_WHAT YOU NEED TO DO_. An unchanged copy of each entry below is needed; keep the pictures out of it.

Document layout detection data
>>
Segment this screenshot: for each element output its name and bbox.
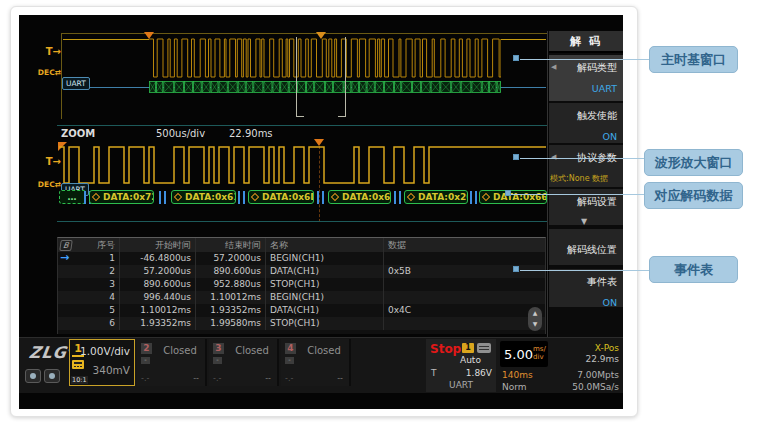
submenu-arrow-icon: ◀ <box>551 153 556 161</box>
trigger-level-marker: T→ <box>41 46 61 57</box>
callout-zoom-window: 波形放大窗口 <box>644 149 743 176</box>
channel-2-status: Closed <box>159 345 201 356</box>
decode-segment: DATA:0x6D <box>248 190 314 204</box>
frame-separator-icon <box>399 191 401 204</box>
touch-gesture-icon[interactable] <box>25 369 41 383</box>
probe-ratio: 10:1 <box>71 376 88 384</box>
decode-segment: DATA:0x20 <box>404 190 468 204</box>
table-row[interactable]: 5 1.10012ms 1.93352ms DATA(CH1) 0x4C <box>58 304 545 317</box>
idle-trace-pre <box>63 39 149 40</box>
channel-4-sub: -.- <box>285 374 293 383</box>
trigger-position-icon[interactable] <box>144 32 154 39</box>
channel-4-box[interactable]: 4 - Closed -.- -- <box>281 339 351 386</box>
frame-start-icon <box>251 193 259 201</box>
callout-line <box>520 158 645 159</box>
decode-line-marker: DEC⇄ <box>31 68 61 77</box>
callout-dot <box>513 55 519 61</box>
decode-line-marker-zoom: DEC⇄ <box>31 180 61 189</box>
decode-segment-label: DATA:0x6D <box>262 192 314 202</box>
channel-2-box[interactable]: 2 - Closed -.- -- <box>137 339 207 386</box>
table-row[interactable]: 6 1.93352ms 1.99580ms STOP(CH1) <box>58 317 545 330</box>
channel-2-coupling: - <box>141 357 150 364</box>
frame-separator-icon <box>317 191 319 204</box>
frame-start-icon <box>331 193 339 201</box>
table-row[interactable]: → 1 -46.4800us 57.2000us BEGIN(CH1) <box>58 252 545 265</box>
frame-separator-icon <box>475 191 477 204</box>
decode-segment: DATA:0x61 <box>171 190 236 204</box>
callout-dot <box>513 266 519 272</box>
zoom-center-icon <box>316 32 326 39</box>
channel-4-value: -- <box>337 374 343 383</box>
col-header-start[interactable]: 开始时间 <box>120 238 196 252</box>
current-row-arrow-icon: → <box>60 252 69 264</box>
scroll-down-icon[interactable]: ▼ <box>533 320 538 327</box>
timebase-unit: ms/ div <box>533 346 546 361</box>
bus-icon: B <box>59 240 72 251</box>
decode-segment: DATA:0x65 <box>328 190 391 204</box>
frame-start-icon <box>174 193 182 201</box>
callout-line <box>520 270 650 271</box>
dc-coupling-icon <box>72 360 84 369</box>
decode-data-lane: …DATA:0x72DATA:0x61DATA:0x6DDATA:0x65DAT… <box>57 189 547 206</box>
table-scroll-control[interactable]: ▲ ▼ <box>528 307 542 331</box>
menu-item-decode-type[interactable]: ◀ 解码类型 UART <box>549 55 623 101</box>
timebase-status-block: 5.00 ms/ div X-Pos 22.9ms 140ms 7.00Mpts… <box>498 339 623 392</box>
menu-item-event-table[interactable]: 事件表 ON <box>549 269 623 307</box>
trigger-label: T <box>431 368 437 378</box>
trigger-mode: Auto <box>460 355 481 365</box>
channel-1-scale: 1.00V/div <box>80 345 130 357</box>
col-header-index[interactable]: 序号 <box>80 238 120 252</box>
callout-decode-data: 对应解码数据 <box>644 182 743 209</box>
callout-dot <box>505 190 511 196</box>
timebase-value: 5.00 <box>504 347 533 362</box>
callout-main-timebase: 主时基窗口 <box>649 46 738 73</box>
channel-2-sub: -.- <box>141 374 149 383</box>
channel-3-badge: 3 <box>213 343 224 354</box>
touch-icons <box>25 369 60 383</box>
decode-menu-panel: 解 码 ◀ 解码类型 UART 触发使能 ON ◀ 协议参数 模式:None 数… <box>549 31 623 337</box>
col-header-name[interactable]: 名称 <box>266 238 384 252</box>
channel-4-status: Closed <box>303 345 345 356</box>
table-row[interactable]: 3 890.600us 952.880us STOP(CH1) <box>58 278 545 291</box>
channel-2-badge: 2 <box>141 343 152 354</box>
callout-line <box>520 59 650 60</box>
col-header-end[interactable]: 结束时间 <box>196 238 266 252</box>
uart-zoom-waveform <box>59 144 546 188</box>
menu-item-trigger-enable[interactable]: 触发使能 ON <box>549 103 623 143</box>
callout-dot <box>513 154 519 160</box>
scroll-up-icon[interactable]: ▲ <box>533 309 538 316</box>
frame-separator-icon <box>243 191 245 204</box>
frame-separator-icon <box>164 191 166 204</box>
trigger-status-block[interactable]: Stop 1 Auto T 1.86V UART <box>426 339 496 392</box>
menu-title: 解 码 <box>549 31 623 53</box>
acquire-mode: Norm <box>502 382 527 392</box>
zoom-position[interactable]: 22.90ms <box>229 128 273 139</box>
channel-3-box[interactable]: 3 - Closed -.- -- <box>209 339 279 386</box>
submenu-arrow-icon: ◀ <box>551 63 556 71</box>
frame-start-icon <box>92 193 100 201</box>
trigger-level-marker-zoom: T→ <box>41 156 61 167</box>
menu-item-protocol-params[interactable]: ◀ 协议参数 模式:None 数据 <box>549 145 623 187</box>
zoom-region-bracket[interactable] <box>296 37 346 117</box>
channel-3-status: Closed <box>231 345 273 356</box>
xpos-value: 22.9ms <box>586 354 620 364</box>
decode-segment-label: DATA:0x65 <box>342 192 391 202</box>
trigger-level: 1.86V <box>466 368 492 378</box>
col-header-data[interactable]: 数据 <box>384 238 545 252</box>
table-row[interactable]: 2 57.2000us 890.600us DATA(CH1) 0x5B <box>58 265 545 278</box>
frame-start-icon <box>407 193 415 201</box>
oscilloscope-screen: T→ DEC⇄ UART ZOOM 500us/div 22.90ms T→ D… <box>19 15 623 409</box>
table-row[interactable]: 4 996.440us 1.10012ms BEGIN(CH1) <box>58 291 545 304</box>
channel-1-box[interactable]: 1 10:1 1.00V/div 340mV <box>69 339 135 386</box>
idle-trace-post <box>501 39 546 40</box>
menu-item-decode-line-position[interactable]: 解码线位置 <box>549 229 623 265</box>
channel-2-value: -- <box>193 374 199 383</box>
zoom-scale[interactable]: 500us/div <box>156 128 205 139</box>
decode-segment-label: … <box>68 192 78 202</box>
channel-4-badge: 4 <box>285 343 296 354</box>
run-state[interactable]: Stop <box>430 342 461 356</box>
touch-lock-icon[interactable] <box>44 369 60 383</box>
uart-bus-tag-main: UART <box>62 77 90 90</box>
timebase-box[interactable]: 5.00 ms/ div <box>500 341 548 367</box>
channel-3-value: -- <box>265 374 271 383</box>
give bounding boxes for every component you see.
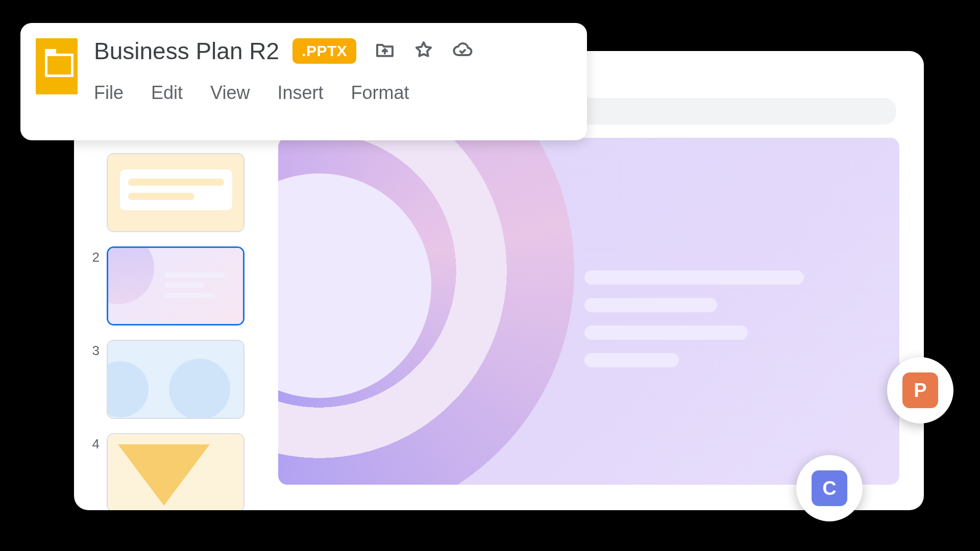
<<
_OUTPUT FOR THIS TASK_.
Segment this screenshot: for each element output its name and bbox.
submenu-arrow-icon: ◀ <box>551 153 556 161</box>
trigger-level-marker: T→ <box>41 46 61 57</box>
callout-zoom-window: 波形放大窗口 <box>644 149 743 176</box>
channel-2-status: Closed <box>159 345 201 356</box>
decode-segment: DATA:0x6D <box>248 190 314 204</box>
frame-separator-icon <box>399 191 401 204</box>
touch-gesture-icon[interactable] <box>25 369 41 383</box>
probe-ratio: 10:1 <box>71 376 88 384</box>
decode-segment: DATA:0x20 <box>404 190 468 204</box>
table-row[interactable]: 5 1.10012ms 1.93352ms DATA(CH1) 0x4C <box>58 304 545 317</box>
idle-trace-pre <box>63 39 149 40</box>
channel-4-sub: -.- <box>285 374 293 383</box>
trigger-position-icon[interactable] <box>144 32 154 39</box>
channel-4-box[interactable]: 4 - Closed -.- -- <box>281 339 351 386</box>
frame-start-icon <box>251 193 259 201</box>
callout-line <box>520 158 645 159</box>
decode-line-marker: DEC⇄ <box>31 68 61 77</box>
callout-dot <box>513 55 519 61</box>
decode-line-marker-zoom: DEC⇄ <box>31 180 61 189</box>
decode-segment-label: DATA:0x6D <box>262 192 314 202</box>
channel-2-box[interactable]: 2 - Closed -.- -- <box>137 339 207 386</box>
table-row[interactable]: 6 1.93352ms 1.99580ms STOP(CH1) <box>58 317 545 330</box>
channel-2-coupling: - <box>141 357 150 364</box>
frame-separator-icon <box>317 191 319 204</box>
frame-start-icon <box>331 193 339 201</box>
table-row[interactable]: → 1 -46.4800us 57.2000us BEGIN(CH1) <box>58 252 545 265</box>
frame-separator-icon <box>475 191 477 204</box>
decode-segment: DATA:0x61 <box>171 190 236 204</box>
callout-dot <box>513 266 519 272</box>
zoom-center-icon <box>316 32 326 39</box>
channel-4-value: -- <box>337 374 343 383</box>
col-header-start[interactable]: 开始时间 <box>120 238 196 252</box>
current-row-arrow-icon: → <box>60 252 69 264</box>
scroll-down-icon[interactable]: ▼ <box>533 320 538 327</box>
timebase-unit: ms/ div <box>533 346 546 361</box>
bus-icon: B <box>59 240 72 251</box>
decode-segment: DATA:0x65 <box>328 190 391 204</box>
frame-start-icon <box>174 193 182 201</box>
callout-line <box>520 270 650 271</box>
dc-coupling-icon <box>72 360 84 369</box>
decode-data-lane: …DATA:0x72DATA:0x61DATA:0x6DDATA:0x65DAT… <box>57 189 547 206</box>
table-scroll-control[interactable]: ▲ ▼ <box>528 307 542 331</box>
menu-item-decode-type[interactable]: ◀ 解码类型 UART <box>549 55 623 101</box>
timebase-status-block: 5.00 ms/ div X-Pos 22.9ms 140ms 7.00Mpts… <box>498 339 623 392</box>
menu-item-event-table[interactable]: 事件表 ON <box>549 269 623 307</box>
trigger-label: T <box>431 368 437 378</box>
trigger-mode: Auto <box>460 355 481 365</box>
channel-1-scale: 1.00V/div <box>80 345 130 357</box>
col-header-index[interactable]: 序号 <box>80 238 120 252</box>
callout-decode-data: 对应解码数据 <box>644 182 743 209</box>
callout-dot <box>505 190 511 196</box>
timebase-value: 5.00 <box>504 347 533 362</box>
callout-main-timebase: 主时基窗口 <box>649 46 738 73</box>
channel-2-sub: -.- <box>141 374 149 383</box>
channel-3-badge: 3 <box>213 343 224 354</box>
touch-icons <box>25 369 60 383</box>
decode-menu-panel: 解 码 ◀ 解码类型 UART 触发使能 ON ◀ 协议参数 模式:None 数… <box>549 31 623 337</box>
col-header-name[interactable]: 名称 <box>266 238 384 252</box>
channel-4-status: Closed <box>303 345 345 356</box>
table-row[interactable]: 3 890.600us 952.880us STOP(CH1) <box>58 278 545 291</box>
channel-2-badge: 2 <box>141 343 152 354</box>
callout-line <box>520 59 650 60</box>
col-header-end[interactable]: 结束时间 <box>196 238 266 252</box>
uart-zoom-waveform <box>59 144 546 188</box>
menu-item-trigger-enable[interactable]: 触发使能 ON <box>549 103 623 143</box>
callout-dot <box>513 154 519 160</box>
scroll-up-icon[interactable]: ▲ <box>533 309 538 316</box>
frame-separator-icon <box>243 191 245 204</box>
frame-separator-icon <box>164 191 166 204</box>
trigger-status-block[interactable]: Stop 1 Auto T 1.86V UART <box>426 339 496 392</box>
menu-title: 解 码 <box>549 31 623 53</box>
acquire-mode: Norm <box>502 382 527 392</box>
zoom-position[interactable]: 22.90ms <box>229 128 273 139</box>
channel-3-box[interactable]: 3 - Closed -.- -- <box>209 339 279 386</box>
submenu-arrow-icon: ◀ <box>551 63 556 71</box>
frame-start-icon <box>92 193 100 201</box>
trigger-level-marker-zoom: T→ <box>41 156 61 167</box>
menu-item-protocol-params[interactable]: ◀ 协议参数 模式:None 数据 <box>549 145 623 187</box>
zoom-region-bracket[interactable] <box>296 37 346 117</box>
channel-3-status: Closed <box>231 345 273 356</box>
xpos-value: 22.9ms <box>586 354 620 364</box>
decode-segment-label: DATA:0x65 <box>342 192 391 202</box>
trigger-level: 1.86V <box>466 368 492 378</box>
col-header-data[interactable]: 数据 <box>384 238 545 252</box>
table-row[interactable]: 2 57.2000us 890.600us DATA(CH1) 0x5B <box>58 265 545 278</box>
frame-start-icon <box>407 193 415 201</box>
oscilloscope-screen: T→ DEC⇄ UART ZOOM 500us/div 22.90ms T→ D… <box>19 15 623 409</box>
table-row[interactable]: 4 996.440us 1.10012ms BEGIN(CH1) <box>58 291 545 304</box>
channel-1-box[interactable]: 1 10:1 1.00V/div 340mV <box>69 339 135 386</box>
idle-trace-post <box>501 39 546 40</box>
menu-item-decode-line-position[interactable]: 解码线位置 <box>549 229 623 265</box>
channel-2-value: -- <box>193 374 199 383</box>
zoom-scale[interactable]: 500us/div <box>156 128 205 139</box>
decode-segment-label: … <box>68 192 78 202</box>
channel-4-badge: 4 <box>285 343 296 354</box>
run-state[interactable]: Stop <box>430 342 461 356</box>
touch-lock-icon[interactable] <box>44 369 60 383</box>
uart-bus-tag-main: UART <box>62 77 90 90</box>
timebase-box[interactable]: 5.00 ms/ div <box>500 341 548 367</box>
channel-3-value: -- <box>265 374 271 383</box>
give bounding boxes for every component you see.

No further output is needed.